[PROBLEM DESCRIPTION]: Which lines in the listing below contain the word "查看更多"? Copy each one.

[EXERCISE MATERIAL]:
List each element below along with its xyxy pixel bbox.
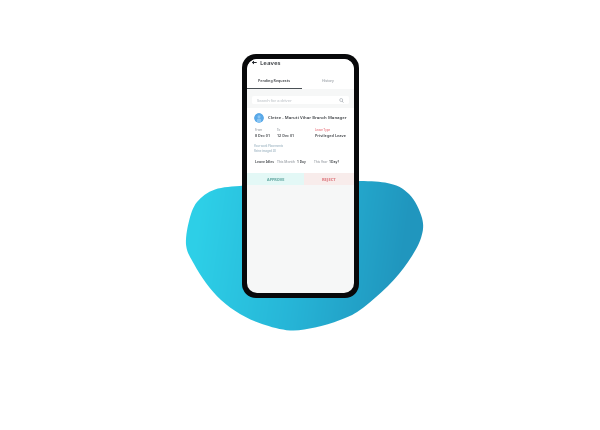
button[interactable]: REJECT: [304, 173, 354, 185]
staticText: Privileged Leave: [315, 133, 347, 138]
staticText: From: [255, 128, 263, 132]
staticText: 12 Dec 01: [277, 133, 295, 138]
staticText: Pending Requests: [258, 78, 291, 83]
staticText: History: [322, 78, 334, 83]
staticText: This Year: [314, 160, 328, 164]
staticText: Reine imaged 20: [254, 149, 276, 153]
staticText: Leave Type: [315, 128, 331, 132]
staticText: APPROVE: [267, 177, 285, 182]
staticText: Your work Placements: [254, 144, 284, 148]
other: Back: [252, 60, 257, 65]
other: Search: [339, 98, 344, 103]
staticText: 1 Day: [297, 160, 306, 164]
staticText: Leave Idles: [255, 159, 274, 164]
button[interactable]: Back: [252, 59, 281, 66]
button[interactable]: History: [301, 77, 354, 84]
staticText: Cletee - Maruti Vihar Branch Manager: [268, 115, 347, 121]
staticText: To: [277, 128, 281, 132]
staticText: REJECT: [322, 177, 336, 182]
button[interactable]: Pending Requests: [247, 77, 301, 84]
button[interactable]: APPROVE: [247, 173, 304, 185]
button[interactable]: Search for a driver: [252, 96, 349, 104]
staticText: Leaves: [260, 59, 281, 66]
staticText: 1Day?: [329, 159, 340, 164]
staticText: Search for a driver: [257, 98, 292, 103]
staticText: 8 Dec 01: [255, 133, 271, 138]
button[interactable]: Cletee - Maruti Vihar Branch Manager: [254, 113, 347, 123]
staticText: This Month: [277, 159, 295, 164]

...

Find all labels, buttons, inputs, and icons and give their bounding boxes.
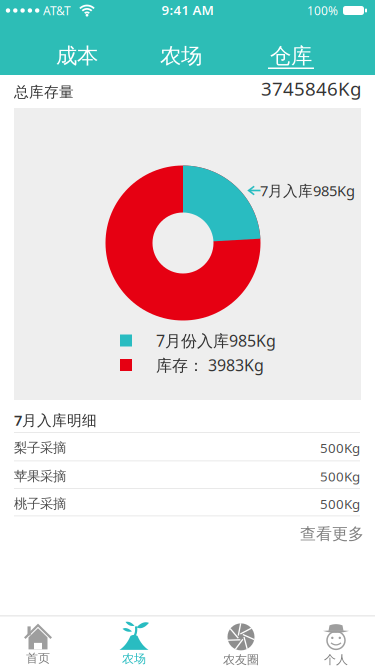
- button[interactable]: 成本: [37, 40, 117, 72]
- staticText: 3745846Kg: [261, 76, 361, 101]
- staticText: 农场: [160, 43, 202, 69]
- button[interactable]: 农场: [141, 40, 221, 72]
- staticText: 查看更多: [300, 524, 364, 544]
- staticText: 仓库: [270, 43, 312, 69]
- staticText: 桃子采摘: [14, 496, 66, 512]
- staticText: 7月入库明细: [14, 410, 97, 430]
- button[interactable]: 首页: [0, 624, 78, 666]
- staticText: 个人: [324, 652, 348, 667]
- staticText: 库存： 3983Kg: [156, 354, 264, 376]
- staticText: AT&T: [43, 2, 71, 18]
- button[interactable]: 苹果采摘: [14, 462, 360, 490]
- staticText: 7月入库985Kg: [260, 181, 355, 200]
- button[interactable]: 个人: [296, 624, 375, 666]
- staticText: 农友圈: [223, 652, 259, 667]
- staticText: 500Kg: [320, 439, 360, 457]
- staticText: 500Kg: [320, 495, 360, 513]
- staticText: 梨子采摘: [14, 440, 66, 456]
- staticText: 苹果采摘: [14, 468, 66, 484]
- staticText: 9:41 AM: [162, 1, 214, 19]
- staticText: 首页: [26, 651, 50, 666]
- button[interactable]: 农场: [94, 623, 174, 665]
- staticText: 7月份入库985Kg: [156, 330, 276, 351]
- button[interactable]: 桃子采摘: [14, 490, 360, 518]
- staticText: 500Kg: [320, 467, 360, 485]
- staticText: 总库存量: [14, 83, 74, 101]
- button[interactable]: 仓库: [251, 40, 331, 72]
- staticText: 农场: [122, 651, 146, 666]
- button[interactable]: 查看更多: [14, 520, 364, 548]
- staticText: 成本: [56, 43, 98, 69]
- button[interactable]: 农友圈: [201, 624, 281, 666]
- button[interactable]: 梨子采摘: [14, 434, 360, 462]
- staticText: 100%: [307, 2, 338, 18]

---

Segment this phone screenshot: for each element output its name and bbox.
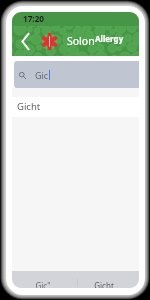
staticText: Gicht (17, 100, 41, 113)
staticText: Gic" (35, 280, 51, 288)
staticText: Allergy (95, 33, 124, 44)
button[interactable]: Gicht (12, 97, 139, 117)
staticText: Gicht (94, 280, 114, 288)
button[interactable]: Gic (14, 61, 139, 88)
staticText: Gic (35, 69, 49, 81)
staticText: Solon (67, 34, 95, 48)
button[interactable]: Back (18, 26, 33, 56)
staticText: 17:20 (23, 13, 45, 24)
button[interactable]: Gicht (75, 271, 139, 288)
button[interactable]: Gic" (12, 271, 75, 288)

[EXERCISE OUTPUT]:
- staticText: 查看更多: [300, 524, 364, 544]
- button[interactable]: 查看更多: [14, 520, 364, 548]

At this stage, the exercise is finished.